Directions (6-8): There are 3 bags containing 3 colored balls – Red, Green and Yellow.
Bag 1 contains:
24 green balls. Red balls are 4 more than blue balls. Probability of selecting 1 red ball is 4/13

Bag 2 contains:
Total balls are 8 more than 7/13 of balls in bag 1. Probability of selecting 1 red ball is 1/3. The ratio of green balls to blue balls is 1 : 2

Bag 3 contains:
Red balls equal total number of green and blue balls in bag 2. Green balls equal total number of green and red balls in bag 2. Probability of selecting 1 blue ball is 3/14.

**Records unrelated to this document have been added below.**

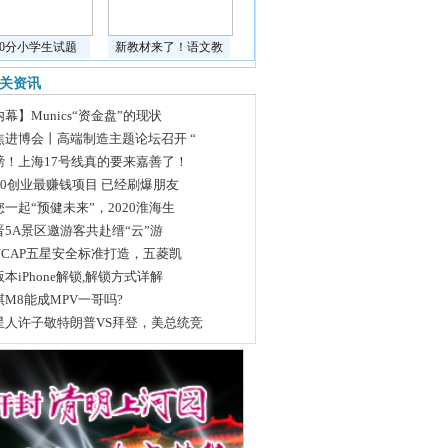
道0分小学生试题
新教材来了！语文教
关资讯
幕】Munics“资金盘”的现状
焦进博会丨高端制造主题论坛召开 “
磅！上海17号线真的要来嘉善了！
020创业最赚钱项目 已经刷爆朋友
您一起“预健未来”，2020淮海生
晋5A景区邀游客共赴缙“云”游
-NCAP五星安全标准打造，五菱凯
本iPhone解锁,解锁方式详解
祺M8能成MPV一哥吗?
星人许子敬特朗普VS拜登，美总统竞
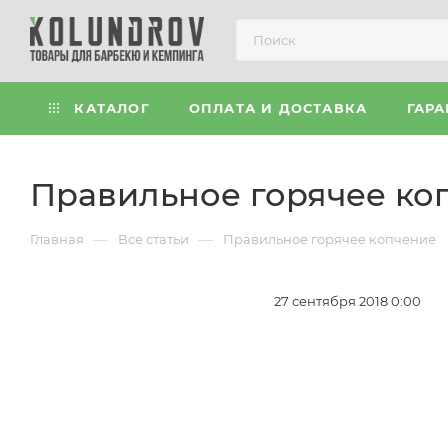
КАТАЛОГ
ОПЛАТА И ДОСТАВКА
ГАРА
Правильное горячее ко
—
—
Главная
Все статьи
Правильное горячее копчение
27 сентября 2018 0:00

  1. 1 ball each is chosen from bag 1 and bag 2, What is the probability that 1 is red and other blue?
    A) 15/128
    B) 21/115
    C) 17/135
    D) 25/117
    E) 16/109

    View Answer
    Option D
    Solution:
    Let red = x, so blue = x-4
    So
    x/(24+x+(x-4)) = 4/13
    Solve, x = 16
    So bag 1: red = 16, green  = 24, blue = 12
    NEXT:
    bag 2: total = 8 + 7/13 * 52 = 36
    green and blue = y and 2y. Let red balls = z
    So z + y + 2y = 36…………………(1)
    Now Prob. of red = 1/3
    So z/36 = 1/3
    Solve, z = 12
    From (1), y = 8
    So bag 2: red = 12, green  = 8, blue = 16
    NEXT:
    bag 3: red = 8+16 = 24, green = 12+8 = 20
    Blue prob. = 3/14
    So a/(24+20+a) = 3/14
    Solve, a = 12
    So bag 3: red = 24, green  = 20, blue = 12
    Now probability that 1 is red and other blue::
    16/52 * 16/36 + 12/52 * 12/36 = 25/117
  2. Some green balls are transferred from bag 1 to bag 3. Now probability of choosing a blue ball from bag 3 becomes 3/16. Find the number of remaining balls in bag 1.
    A) 60
    B) 58
    C) 52
    D) 48
    E) 44

    View Answer
    Option E
    Solution:
    blue balls in bag 3 are 12
    Let x green balls are transferred. So
    12/(56+x) = 3/16   [56 was number of bags in bag 3 before transfer] Solve, x = 8
    So remaining number of balls in bag 1 = 52-8 = 44
  3. Green balls in ratio 4 : 1 from bags 1 and 3 respectively are transferred to bag 4. Also 4 and 8 red balls from bags 1 and 3 respectively . Now probability of choosing green ball from bag 4 is 5/11. Find the number of green balls in bag 4?
    A) 12
    B) 15
    C) 10
    D) 9
    E) 11

    View Answer
    Option C
    Solution:
    4x and x = 5x green balls
    4+8 = 12 red balls
    So 5x/(5x+12) = 5/11
    Solve, x = 2
    5*2 = 10 green balls

Directions (9-10): There are 3 people – A, B and C. Probability that A speaks truth is 3/10, probability that B speaks truth is 3/7 and probability that C speaks truth is 5/6. For a particular question asked, at most 2 people speak truth. All people answer to a particular question asked.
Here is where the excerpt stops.